Tossing and Tortured 'Till Dawn

I come back to you now, at the turn of the tide.

Thursday, September 11, 2008

Good Morning.

Today I didn't ride to work. I took a carpool, having the positive problem of getting two bikes with just one rider. Yes, my Sojourn is in. We rolled into the office just moments before the shift started, grabbed coffee, and climbed into my desk.

Ugh.

The calls started coming in, and my mind sputters to life. The coffee isn't working quickly enough, and my eyes feel like they're made of glass. I blink, I type, I make keying errors.

Seriously, is this how most people feel at the start of every morning?

I try to dimly recall what work was like in my pre-riding days. I remember falling out of bed, rushing to work, and feeling ... well, just about like this. I remember working in the perishables department, the chill of the freezer and the pace of the stocking at last getting me started. I remember how desperate I was for the coke that I drank on my first break, since I was no coffee fan in those days.

How did I do it?

All right, I'll admit it, yesterday I was tired in the morning. For a few minutes, I didn't want to get on the bike! I woke up at six, got my gear together, and get on the bike. It's mostly quiet out on a dry morning, and a light haze of fog rolls off of the wetlands in the valley. A couple of cars are pulling out of my complex at the same time as me, which means I don't have to hike around the bushes to get past the gate, which won't open for bicycles.

For just a moment, I feel the cloudiness in my head, the slowly warming blood in my veins, and I think that it'd be nice, comfortable, to get into a car today. A cup of coffee in my hand would be nice, too, since I don't like to drink any just before I cycle -- I'd just listen to the radio and cruise on in.

The thought doesn't last long.

First thing out of my door is a hill, for which I'm grateful. Yeah, fine, so I like hills, but it's free heat on a chilly morning, and four hundred feet is no mountain. By the time I cross the highway, I'm comfortably warm, just enough to unzip the collar of my long-sleeved jersey. The dawn's brightening the horizon, but no sun yet over the tree-lined hill. Down the other side of the hill, into the valley, alongside the cars for a couple of miles, everything comes into focus.

I hope they protect the trees on the west side of the hill, the firs whose outer branches just drape over the side of the old valley highway, its pitted and lined pavement telling the lack of attention it gets from the dozen little cities it connects. Since the freeway came through, a hair before yours truly's cycling days, the old roads get scant attention, but still a solid flow of traffic.

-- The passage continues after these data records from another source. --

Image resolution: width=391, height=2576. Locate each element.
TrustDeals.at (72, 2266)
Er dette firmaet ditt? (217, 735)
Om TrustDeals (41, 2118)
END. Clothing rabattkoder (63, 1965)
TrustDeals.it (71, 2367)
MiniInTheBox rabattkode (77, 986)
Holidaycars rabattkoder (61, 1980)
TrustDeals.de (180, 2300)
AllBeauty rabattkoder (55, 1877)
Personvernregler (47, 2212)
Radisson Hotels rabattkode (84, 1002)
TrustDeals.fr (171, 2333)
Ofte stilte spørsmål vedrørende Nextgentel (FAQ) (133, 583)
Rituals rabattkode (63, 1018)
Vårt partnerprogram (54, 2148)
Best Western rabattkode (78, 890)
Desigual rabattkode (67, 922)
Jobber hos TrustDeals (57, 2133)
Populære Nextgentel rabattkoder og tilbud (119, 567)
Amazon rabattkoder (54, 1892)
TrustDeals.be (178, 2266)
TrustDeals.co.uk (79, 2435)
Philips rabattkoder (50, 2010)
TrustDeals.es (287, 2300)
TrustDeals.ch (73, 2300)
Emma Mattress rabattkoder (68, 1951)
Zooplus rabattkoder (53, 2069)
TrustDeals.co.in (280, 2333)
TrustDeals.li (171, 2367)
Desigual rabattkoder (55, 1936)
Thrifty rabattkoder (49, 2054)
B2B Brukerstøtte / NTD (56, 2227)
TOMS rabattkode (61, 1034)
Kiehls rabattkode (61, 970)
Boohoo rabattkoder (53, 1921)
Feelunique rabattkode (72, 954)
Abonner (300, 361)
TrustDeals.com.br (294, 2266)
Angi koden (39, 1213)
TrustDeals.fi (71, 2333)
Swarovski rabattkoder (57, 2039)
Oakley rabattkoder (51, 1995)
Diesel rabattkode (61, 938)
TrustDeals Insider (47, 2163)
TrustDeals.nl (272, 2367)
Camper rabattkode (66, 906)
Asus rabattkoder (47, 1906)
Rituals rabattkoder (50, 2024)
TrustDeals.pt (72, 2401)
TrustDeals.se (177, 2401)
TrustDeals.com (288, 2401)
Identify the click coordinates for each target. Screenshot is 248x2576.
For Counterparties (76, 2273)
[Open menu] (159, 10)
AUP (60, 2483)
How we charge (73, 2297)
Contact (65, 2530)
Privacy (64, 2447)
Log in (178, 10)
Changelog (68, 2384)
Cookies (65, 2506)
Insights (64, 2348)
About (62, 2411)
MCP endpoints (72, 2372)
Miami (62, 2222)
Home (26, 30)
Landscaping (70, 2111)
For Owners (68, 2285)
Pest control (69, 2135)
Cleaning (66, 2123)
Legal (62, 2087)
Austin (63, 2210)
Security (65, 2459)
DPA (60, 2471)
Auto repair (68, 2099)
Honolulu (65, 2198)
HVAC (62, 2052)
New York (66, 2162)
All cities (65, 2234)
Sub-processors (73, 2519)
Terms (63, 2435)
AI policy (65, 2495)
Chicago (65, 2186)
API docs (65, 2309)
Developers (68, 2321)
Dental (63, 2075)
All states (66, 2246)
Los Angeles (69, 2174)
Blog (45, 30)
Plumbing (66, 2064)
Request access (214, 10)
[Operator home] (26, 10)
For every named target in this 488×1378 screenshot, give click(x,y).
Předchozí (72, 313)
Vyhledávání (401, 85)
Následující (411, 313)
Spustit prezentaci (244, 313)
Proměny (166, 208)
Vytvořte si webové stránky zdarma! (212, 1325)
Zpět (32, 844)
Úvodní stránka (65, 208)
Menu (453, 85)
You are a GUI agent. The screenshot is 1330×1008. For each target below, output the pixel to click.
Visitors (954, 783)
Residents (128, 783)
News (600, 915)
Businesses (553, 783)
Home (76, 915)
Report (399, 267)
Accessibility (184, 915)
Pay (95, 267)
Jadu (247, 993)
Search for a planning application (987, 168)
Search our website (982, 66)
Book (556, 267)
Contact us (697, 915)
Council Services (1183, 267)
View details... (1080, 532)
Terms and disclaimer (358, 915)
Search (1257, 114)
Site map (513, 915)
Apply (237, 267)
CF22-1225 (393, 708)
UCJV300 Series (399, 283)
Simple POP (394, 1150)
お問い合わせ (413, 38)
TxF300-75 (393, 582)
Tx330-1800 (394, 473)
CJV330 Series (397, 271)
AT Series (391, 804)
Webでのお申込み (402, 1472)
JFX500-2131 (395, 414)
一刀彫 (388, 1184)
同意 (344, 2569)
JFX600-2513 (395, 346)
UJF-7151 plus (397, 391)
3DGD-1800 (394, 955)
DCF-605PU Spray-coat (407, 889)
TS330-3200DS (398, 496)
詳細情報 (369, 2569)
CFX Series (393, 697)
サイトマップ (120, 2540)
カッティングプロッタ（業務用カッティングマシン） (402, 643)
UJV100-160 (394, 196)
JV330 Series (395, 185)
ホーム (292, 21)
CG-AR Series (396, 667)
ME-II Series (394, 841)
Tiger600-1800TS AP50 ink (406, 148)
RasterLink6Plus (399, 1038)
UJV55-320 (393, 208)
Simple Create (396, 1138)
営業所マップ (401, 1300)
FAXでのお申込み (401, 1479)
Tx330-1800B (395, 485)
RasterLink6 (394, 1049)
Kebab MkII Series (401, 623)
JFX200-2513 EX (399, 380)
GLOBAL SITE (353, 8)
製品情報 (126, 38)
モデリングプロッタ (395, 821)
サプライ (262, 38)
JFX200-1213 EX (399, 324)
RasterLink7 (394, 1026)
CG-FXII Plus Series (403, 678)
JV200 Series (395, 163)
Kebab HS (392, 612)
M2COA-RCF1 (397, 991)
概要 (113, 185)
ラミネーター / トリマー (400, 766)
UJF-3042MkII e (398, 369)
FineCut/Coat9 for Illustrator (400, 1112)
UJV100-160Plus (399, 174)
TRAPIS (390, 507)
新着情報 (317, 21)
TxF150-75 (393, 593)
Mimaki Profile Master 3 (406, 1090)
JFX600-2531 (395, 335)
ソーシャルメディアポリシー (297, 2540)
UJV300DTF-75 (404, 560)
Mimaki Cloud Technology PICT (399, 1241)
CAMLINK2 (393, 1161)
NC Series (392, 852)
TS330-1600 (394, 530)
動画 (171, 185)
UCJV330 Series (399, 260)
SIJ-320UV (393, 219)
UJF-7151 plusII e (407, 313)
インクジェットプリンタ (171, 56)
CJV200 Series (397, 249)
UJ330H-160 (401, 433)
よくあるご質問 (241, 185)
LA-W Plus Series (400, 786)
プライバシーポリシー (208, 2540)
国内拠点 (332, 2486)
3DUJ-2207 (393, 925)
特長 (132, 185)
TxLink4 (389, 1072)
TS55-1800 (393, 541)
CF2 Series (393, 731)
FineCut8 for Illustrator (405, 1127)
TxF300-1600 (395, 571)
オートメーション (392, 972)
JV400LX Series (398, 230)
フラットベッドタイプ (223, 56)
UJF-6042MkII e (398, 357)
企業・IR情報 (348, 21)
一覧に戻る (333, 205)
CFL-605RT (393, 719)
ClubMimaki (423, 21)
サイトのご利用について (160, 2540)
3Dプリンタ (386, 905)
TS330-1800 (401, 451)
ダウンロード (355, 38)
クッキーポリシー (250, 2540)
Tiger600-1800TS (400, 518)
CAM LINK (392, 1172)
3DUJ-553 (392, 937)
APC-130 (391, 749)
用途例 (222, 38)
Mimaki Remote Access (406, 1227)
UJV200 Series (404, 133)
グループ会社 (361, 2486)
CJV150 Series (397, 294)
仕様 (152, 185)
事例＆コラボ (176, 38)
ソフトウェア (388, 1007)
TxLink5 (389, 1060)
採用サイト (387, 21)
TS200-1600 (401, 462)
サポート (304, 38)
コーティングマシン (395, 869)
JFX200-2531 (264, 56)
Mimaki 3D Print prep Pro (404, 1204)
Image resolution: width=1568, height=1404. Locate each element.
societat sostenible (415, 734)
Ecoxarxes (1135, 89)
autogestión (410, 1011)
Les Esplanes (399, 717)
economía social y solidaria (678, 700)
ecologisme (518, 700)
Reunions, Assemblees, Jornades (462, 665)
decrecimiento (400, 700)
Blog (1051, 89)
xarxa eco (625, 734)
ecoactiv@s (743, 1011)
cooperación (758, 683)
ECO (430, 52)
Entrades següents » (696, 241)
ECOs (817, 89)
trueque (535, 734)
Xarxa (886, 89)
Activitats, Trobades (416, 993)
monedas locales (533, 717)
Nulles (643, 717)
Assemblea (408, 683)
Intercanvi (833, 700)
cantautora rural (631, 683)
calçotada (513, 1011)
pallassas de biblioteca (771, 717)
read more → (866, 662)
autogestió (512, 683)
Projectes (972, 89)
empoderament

I ride past a bizarre mix of neo-industrialists looking for cheap land, and the last vestiges of farms trying to hold out. Here's a container-storage facility, there's a childrens' play-structure shop. A little farm offering fresh-cut flowers is next, and then an old farmhouse that's been turned into a salon. A few rows of something green comes before the next highway interchange, and then a protected lowlying wetland, where it seems all of the dawn's fog has collected, a cinematic little blob of a cloud.

Then it's a turn to the east, the sun cresting the hill on the far side of the valley causing my eyes to blink and water as I cross back over that same new valley freeway. WA167 is crowded, recently expanded with new toll lanes, and I smile as I think of the traffic that I'm NOT in. It's easy to say that, of course, on a clear, sunny September morning. Then it's back north onto MY highway, the Interurban Trail that parallels the railroad in the center of the valley. Here, traffic is light, a few handfuls of commuters cruising along to keep my attention. By winter, it'll be an empty strip of pavement, shared only with the rabbits (thousands) and coyotes (less, after the rabbits.).

The whole trek is seventeen miles, takes just about an hour, and gets me to the warm shower and hot coffee that awaits your fortunate narrator at work. A shower, change, and I'm up to the desk, ready to go.

This is the right way to start a day, as I'm sure I've told you countless times before. On days like this, though, I am reminded again how much the little day to day decisions affect my overall life experience.